So somehow a relative of mine got these restaurant vouchers that can be used to deduct 500 baht off of each receipt. It is possible to ask the restaurant to issue multiple receipts so that multiple vouchers can be used. The relative wishes to spend as little cash as possible (anything over the voucher value of 500 will have to be paid in cash)
More formally, the question is:
given a list of prices (being the prices of items to be ordered), what are the combinations of prices that would require the least amount of cash to be paid?
For example:
let prices = [425, 105, 185, 185, 185, 98, 145, 155, 125, 125, 135, 295, 295, 155, 125]
if I were to just sum the prices in the given order, stopping when sum is over 500:
[425 + 105], [185 + 185 + 185], [98 + 145 + 155 + 125], [125 + 135 + 295], [295 + 155 + 125]
Sums of each combination:
[530, 555, 523, 555, 575]
Amount over 500:
[30, 55, 23, 55, 75]
Total cash to pay: 238
What is the best combinations of prices that would require the least amount of cash?

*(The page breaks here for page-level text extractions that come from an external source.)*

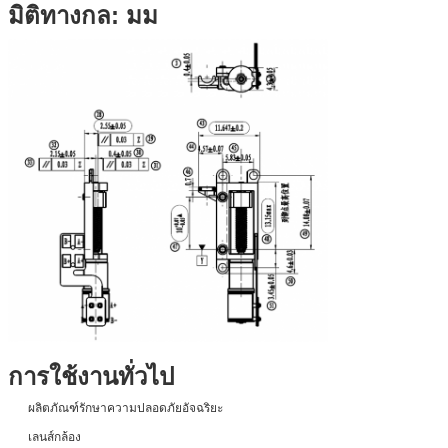
มิติทางกล: มม
การใช้งานทั่วไป
ผลิตภัณฑ์รักษาความปลอดภัยอัจฉริยะ
เลนส์กล้อง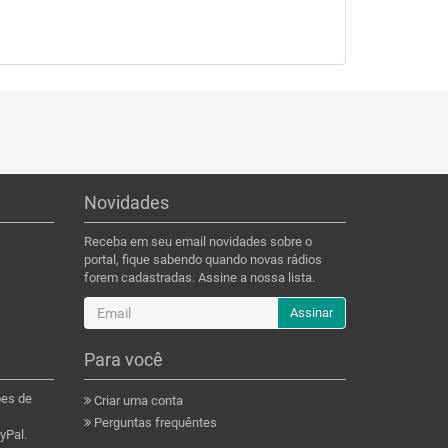
Novidades
Receba em seu email novidades sobre o
portal, fique sabendo quando novas rádios
forem cadastradas. Assine a nossa lista.
Assinar
Para você
ões de
Criar uma conta
Perguntas frequêntes
yPal.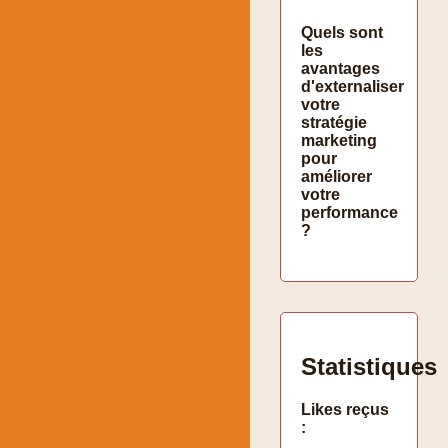
Quels sont
les
avantages
d'externaliser
votre
stratégie
marketing
pour
améliorer
votre
performance
?
Statistiques
Likes reçus
: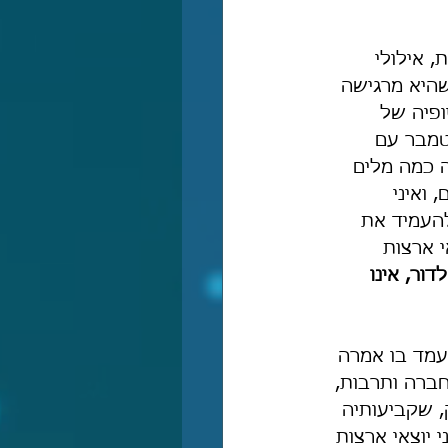
 אילולי 
היא מרגישה 
ופיה של 
ש הממשלה בפגישה שהייתה לה ב-14 לספטמבר עם 
 כמה מלים 
ואיני 
להעמיד את 
 ארצות 
דור, אינו 
עמד בו אמרה 
חברה ותרבות, 
, שקביעותיה 
יוצאי ארצות 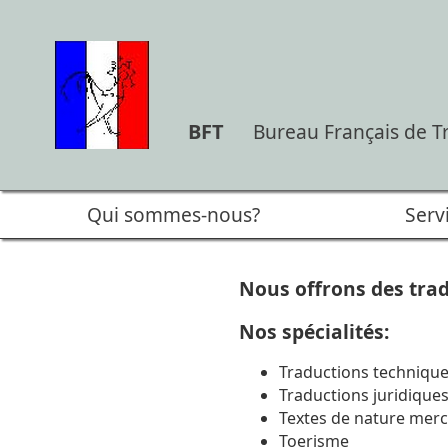
BFT
Bureau Français de T
Qui sommes-nous?
Serv
Nous offrons des trad
Nos spécialités:
Traductions techniqu
Traductions juridique
Textes de nature merc
Toerisme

So far I have attempted a brute-force approach by generating all permutations of the prices and calculating the required cash amount for each permutation in the same fashion as the above example (summing from left to right, stopping when >= 500). However, this approach resulted in heap out of memory error when there are more than 10 prices :(
Thanks in advance.
I got 238 as well, with backtracking.
The program below tries all available new combinations of the state:
It returns the recorded value achieved from that state if the state was previously seen, and avoids searching a branch known to lead to a result greater than or equal to the smallest recorded result so far. It recurses using a single object to store the state in memory and updates it as it backtracks.
There's also a tweak-able bound on how large a bin is allowed be (the line,
if (new_sum >= 1.2 * 500)
).